Students Leave George Washington U. To Campaign

This story was written by Emily Cahn, The GW Hatchet


At least a dozen politically inclined students have left George Washington University's Foggy Bottom campus for the semester to ensure that several red states, including Florida, Georgia and Texas, vote Democratic in November's election.

Junior Alexa Feldman took the semester off from her studies in the School of Media and Public Affairs to work in her hometown of Austin, Texas, for Senate candidate Rick Noriega.

"This election year is definitely unique, and it's the best opportunity Democrats have to be successful in Texas, or as we say down here, to 'turn Texas blue,'" Feldman said.

She said she gets class credit for her internship on Noriega's campaign but will have to take summer classes in order to graduate on time. In spite of this, she said she would not trade the valuable experience she is having.

"Missing one semester of school is definitely a price I am willing to pay," she said.

Feldman isn't the only one of her friends taking the semester off to work on a political campaign. Josh Phillips, a junior, is living in West Palm Beach, Fla., with his grandparents to work on Illinois Sen. Barack Obama's presidential campaign.

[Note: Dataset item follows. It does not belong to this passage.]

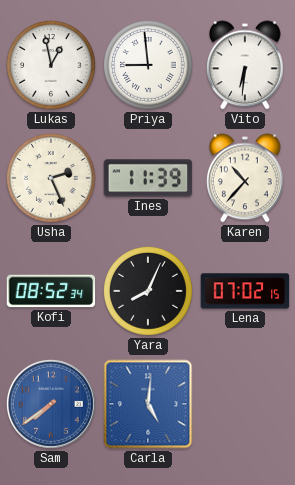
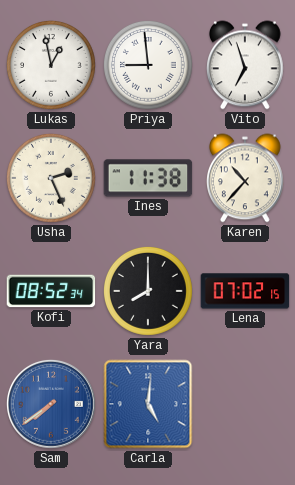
Vito: 6:31 -> 6:57
Ines: 11:39 -> 11:38
Yara: 8:04 -> 8:00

As a field coordinator, Phillips is a full-time staff member logging more than 80 hours a week for the campaign.

"When I get back to school it's going to feel like I have so much time on my hands all of a sudden," Phillips said. "I'll appreciate the downtime a lot when I get back."

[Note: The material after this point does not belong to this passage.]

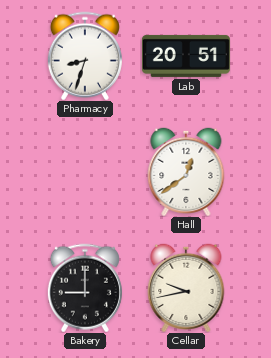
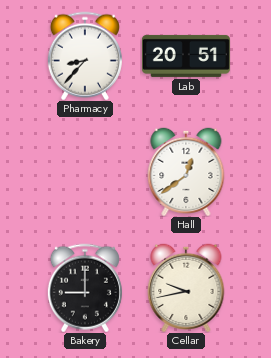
Pharmacy: 8:33 -> 8:37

He said it wasn't hard to declare himself a part-time student in order to work on the campaign. It required filling out paperwork with SMPA and the political science department and notifying GW Housing of his off-campus arrangements.

Junior Mara Sirbu is also taking a leave of absence from GW this semester to work as the special projects director for Obama's campaign in Georgia.

Sirbu said her decision to take the semester off was not a difficult one.

"My friends were disappointed that I would miss a semester with them, but no one really tried to talk me out of it," she said. "I was pretty determined from the primary that this was what I was going to do, so they've known for a while."

Sirbu said her mother was apprehensive about her decision to take time off from school, but her mother was persuaded after hearing the logistics of her plans.

"She was very, very nervous when I told her I was going to take a semester off, but I presented her with all the information on how I was going to still graduate on time and I would be miserable if I wasn't doing this," Sirbu said.

Though there is a chance these students will not be on winning campaigns, all three said their experience will be valuable regardless of the election results.

Sirbu said, "Although I would be unbelievably disappointed if the people of the United States did not elect Sen. Obama as the next president, I wouldn't trade this experience for anything in the world."